Does the Hairy Ball Theorem prove there is no group structure on the sphere?

Question

It is known that there is no topological group structure on the sphere, but all of the methods of proving it seem quite advanced and not immediately intuitive. It seems like there's a much easier way:

The left action of any non-identity element would be a continuous map, $f$, from $S^2$ to itself with no fixed points. Then you could define a continuous vector field on the sphere by taking the vector pointing from $x$ to $f(x)$.

This has a wrinkle when $f(x)=-x$, but it seems like that can be avoided by taking some $x$ sufficiently close to the identity so that $f(x)$ will be near $x$.

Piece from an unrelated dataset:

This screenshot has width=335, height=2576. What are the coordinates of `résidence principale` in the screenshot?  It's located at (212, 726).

Presumably, there's a flaw in this argument, or it would be used. So what is it?

Answer 1

Yes, that will work. As you note you will have to make your argument that for $y$ near enough to $e$ you have $yx\ne-x$ for all $x$ exact. This will probably be a compactness argument.

Once you have done that you will have another answer to: Can $S^2$ be turned into a topological group?. It will be very similar in spirit to the first argument in the accepted answer.

Answer 2

There's a very nice proof which uses Poincare-Hopf which you can think of as a generalization of hairy ball. It says that the Euler characteristic is equal to the number of zeros (counted with "index") of a tangent vector field with isolated singularities. If $X$ is a topological group, take a nonzero vector at the identity and generate a vector field on $X$ by translating it around (pushforward) by the (transitive) left group action. Thus, any topological group has a nonvanishing tangent vector field, and must have Euler characteristic 0 i.e. a torus. Actually, if you only care to show that the sphere isn't a group, you just need that you can find a nonvanishing vector field and use hairy ball instead of Poincare-Hopf, but this actually gives something much stronger. But note, this proof works in arbitrary dimension (to show a topological group has 0 Euler characteristic)! In fact, the same translation trick shows any topological group has trivial tangent bundle.

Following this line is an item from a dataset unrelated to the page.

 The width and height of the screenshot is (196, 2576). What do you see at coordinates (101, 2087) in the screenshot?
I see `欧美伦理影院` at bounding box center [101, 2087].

To prove Poincare-Hopf, there's a neat argument with "charges" that I first saw in Thurston's book on 3d geometry and topology. There's also a nice argument that a section of the tangent bundle of $X$ is a section of the normal bundle of the diagonal in $X\times X$, and hence corresponds to an "infinitesimal deformation". The index of a vanishing point is the multiplicity of the intersection, and it now becomes an intersection theory problem.